Wednesday, August 14, 2013

Hometown


Bayou La Batre, Alabama

Chapter One

There are all sorts of unflattering things I could say about my hometown. I know because I've practiced. You might even say it was my major course of study during my high school years.

Eventually I graduated and, finally, had the whole world in front of me and no obligations to hold me back. So, naturally, I immediately married a hometown boy with family ties deep enough to be genetically suspect.

It was not at all unusual to be in the Walmart with Gary only to find that every single person in the store was a relation of some sort or another. With no living family to speak of and only one half of one generation residing below ground, you can imagine how thrilled his family was to add me to their tree. When we got married, Gary's mother, Irene – an aggressively thin woman with hard gray eyes – told me that their family bible had been lost during hurricane Frederick, but I'd always suspected she'd hidden it rather than add my name to that most sacred of genealogies. That was actually fine with me, since I have terrible handwriting and never had developed a satisfactory trademark signature.

Everyone suspected that I was pregnant when we made the announcement (complete with short engagement period) about a week after I graduated, and my size did little to dispel that rumor. It was Mrs. Harris, my friend Jolene's mama, who convinced me to lose weight before the big day. She said that my wedding photos were the most important pictures I would ever have taken so it was important to look as much like the movie stars in the magazines as possible. She's a hairdresser and has been married three times, so has a lot of experience with weddings.

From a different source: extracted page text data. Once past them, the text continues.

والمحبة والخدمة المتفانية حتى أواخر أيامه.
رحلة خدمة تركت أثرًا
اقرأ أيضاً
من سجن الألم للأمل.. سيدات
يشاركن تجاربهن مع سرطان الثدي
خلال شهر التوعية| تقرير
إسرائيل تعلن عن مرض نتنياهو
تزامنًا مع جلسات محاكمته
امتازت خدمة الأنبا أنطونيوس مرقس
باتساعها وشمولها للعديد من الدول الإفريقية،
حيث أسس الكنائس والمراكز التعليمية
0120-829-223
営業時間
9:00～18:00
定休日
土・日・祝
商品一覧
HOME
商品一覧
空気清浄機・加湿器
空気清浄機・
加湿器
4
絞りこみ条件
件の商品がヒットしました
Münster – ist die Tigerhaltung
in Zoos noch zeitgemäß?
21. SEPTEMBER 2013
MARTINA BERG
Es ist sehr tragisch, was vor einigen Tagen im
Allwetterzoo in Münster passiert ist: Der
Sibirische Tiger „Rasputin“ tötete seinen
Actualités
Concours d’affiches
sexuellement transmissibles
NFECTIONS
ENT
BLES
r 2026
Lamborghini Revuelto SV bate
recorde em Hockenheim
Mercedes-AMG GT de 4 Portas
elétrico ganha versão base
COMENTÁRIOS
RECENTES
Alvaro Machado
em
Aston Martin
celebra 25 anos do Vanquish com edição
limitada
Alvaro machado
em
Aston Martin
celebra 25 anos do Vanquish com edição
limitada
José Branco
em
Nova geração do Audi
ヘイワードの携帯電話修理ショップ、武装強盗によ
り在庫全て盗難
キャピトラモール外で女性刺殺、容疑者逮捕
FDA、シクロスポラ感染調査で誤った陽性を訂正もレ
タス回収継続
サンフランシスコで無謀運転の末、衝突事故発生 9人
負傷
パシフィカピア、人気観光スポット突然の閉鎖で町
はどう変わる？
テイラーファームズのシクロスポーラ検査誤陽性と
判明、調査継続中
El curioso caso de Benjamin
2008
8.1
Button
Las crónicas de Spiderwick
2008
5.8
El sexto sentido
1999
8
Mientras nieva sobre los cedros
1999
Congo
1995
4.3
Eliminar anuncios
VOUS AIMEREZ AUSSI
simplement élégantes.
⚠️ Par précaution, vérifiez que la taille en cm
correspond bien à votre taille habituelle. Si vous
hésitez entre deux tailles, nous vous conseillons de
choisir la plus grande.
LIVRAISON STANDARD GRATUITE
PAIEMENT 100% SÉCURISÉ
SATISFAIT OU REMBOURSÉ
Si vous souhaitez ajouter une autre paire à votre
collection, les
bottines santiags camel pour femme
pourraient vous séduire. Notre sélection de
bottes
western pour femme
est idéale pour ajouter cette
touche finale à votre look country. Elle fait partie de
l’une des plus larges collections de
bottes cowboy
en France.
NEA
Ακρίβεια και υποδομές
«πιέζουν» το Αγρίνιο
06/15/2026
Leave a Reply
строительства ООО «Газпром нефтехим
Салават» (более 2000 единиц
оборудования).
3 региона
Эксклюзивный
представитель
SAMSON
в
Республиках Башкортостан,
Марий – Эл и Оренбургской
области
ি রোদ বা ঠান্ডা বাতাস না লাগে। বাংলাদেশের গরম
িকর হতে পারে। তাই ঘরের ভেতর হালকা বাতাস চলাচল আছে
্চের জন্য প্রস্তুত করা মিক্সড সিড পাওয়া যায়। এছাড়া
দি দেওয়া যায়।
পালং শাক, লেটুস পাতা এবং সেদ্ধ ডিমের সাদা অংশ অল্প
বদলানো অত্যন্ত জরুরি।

For the six weeks before the wedding I worked my ass literally off and, on the big day, I managed to close the zipper of that size twelve dress. It was the thinnest I had ever been. I thought my improved appearance might help ingratiate me with my stick-thin mother-in-law-to-be, but instead she'd been horrified by each dropped pound. My decreasing waistline could only mean that I was not, as she suspected, knocked up. Gary was not marrying me out of some noble, if misguided, sense of duty or responsibility. He had, as she saw it, simply settled.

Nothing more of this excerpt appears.